By Robert Scott
All writers in Op Ed are here to inform and acknowledge issues of importance to our communities, however these writings represent the views and opinions of the authors and not necessarily of The Advertiser.
To a military veteran whose active service spanned Vietnam to Desert Storm, the words “Thank
you for your service” were most welcome. Such words were scarce following Vietnam; that only
made them sweeter following wartime service in the Middle East.

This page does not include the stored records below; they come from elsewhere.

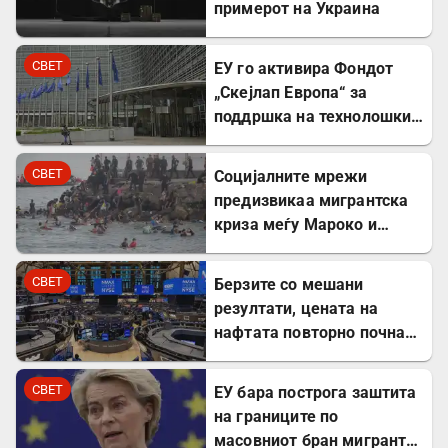
примерот на Украина
СВЕТ
ЕУ го активира Фондот
„Скејлап Европа“ за
поддршка на технолошки
компании
СВЕТ
Социјалните мрежи
предизвикаа мигрантска
криза меѓу Мароко и
Шпанија
СВЕТ
Берзите со мешани
резултати, цената на
нафтата повторно почна
да расте
СВЕТ
ЕУ бара построга заштита
на границите по
масовниот бран мигранти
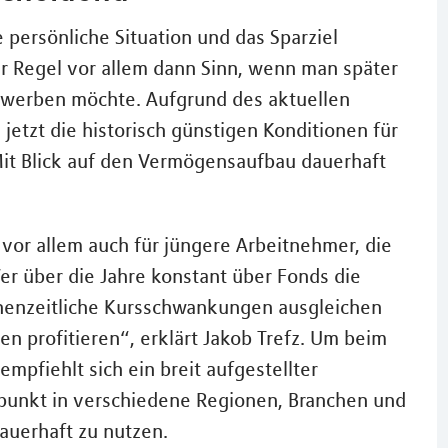
e persönliche Situation und das Sparziel
er Regel vor allem dann Sinn, wenn man später
erwerben möchte. Aufgrund des aktuellen
 jetzt die historisch günstigen Konditionen für
Mit Blick auf den Vermögensaufbau dauerhaft
 vor allem auch für jüngere Arbeitnehmer, die
er über die Jahre konstant über Fonds die
chenzeitliche Kursschwankungen ausgleichen
 profitieren“, erklärt Jakob Trefz. Um beim
empfiehlt sich ein breit aufgestellter
unkt in verschiedene Regionen, Branchen und
uerhaft zu nutzen.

There is a new group of men and women providing service now, during what is described as a
new war: the war against COVID-19. Service is being provided not in some faraway land by
heroes in uniform, but right here and by people in everything from scrubs to jeans to outdoor
work clothes. These are the men and women, old and young, who are still at the job providing
work deemed essential while most of us are enjoined, with increasing urgency, to stay at home.
Who are these essential workers? Some are the “white collar” workers who are able to work on
their normal jobs in a very abnormal way: from their home computers, telecommuting.
Teachers, tax accountants, and newspaper editors (including of The Edgefield Advertiser) fall
into this category of essential workers; our thanks go out to them all, for keeping the wheels of
commerce moving, providing an opportunity for the rest of us to learn, to be kept informed,
and to have the administrative portions of our lives continue as they must; that is the very
definition of essential work.
But others are doing work that is arguably more heroic: continuing to leave their homes to go
to work because their work is essential, and it’s not done online but with their hands, their
arms, and their backs. These are the grocery clerks and managers, the pharmacists, the doctors
and nurses and veterinarians whose service is absolutely necessary for the rest of us to keep
going. Some of these people are well paid professionals, for whom being essential is rewarded
even in normal times; but many are not. They are people whose normal work in most cases
earns them something above the minimum wage, but not by much. The employee who hands
you your take-out dinner, the grocery clerk who wears a mask in an effort to avoid becoming
sick while ringing up his or her 100 th customer that shift, the newly installed security watch at
the gate to the nursing home grounds – these are people who earn our gratitude, as we are
thank them along with the doctors, the nurses, and the cleaning staff at our hospitals.
Also serving us are the agricultural workers in our peach and vegetable industries. Some of
them are seasonal workers whose English is not as good as yours and mine, and some of them
indeed may be here without having all their paperwork in order – but they are essential
workers, too. Not only are they vital to keeping Edgefield County working, COVID-19 or not;
they are vital to keeping food on our tables.
And to each and every one of them, to each and to every one of our readers who fall into any of
those “essential” services, let us all give a heartfelt greeting: thank you for your service!